Instructions to follow —
Reproduce verbatim, line by line, everything from the line containing "October 2022" to the last line of the listing below; add nothing.

*** Begin section ***

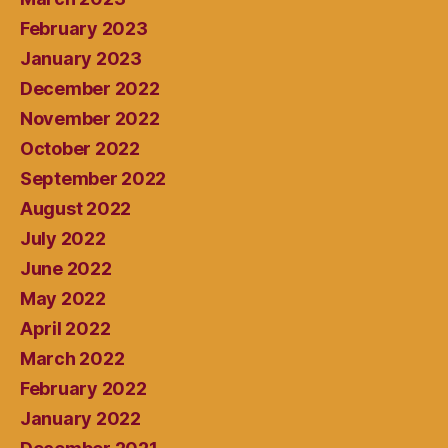
February 2023
January 2023
December 2022
November 2022
October 2022
September 2022
August 2022
July 2022
June 2022
May 2022
April 2022
March 2022
February 2022
January 2022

*** End section ***

Response area —
October 2022
September 2022
August 2022
July 2022
June 2022
May 2022
April 2022
March 2022
February 2022
January 2022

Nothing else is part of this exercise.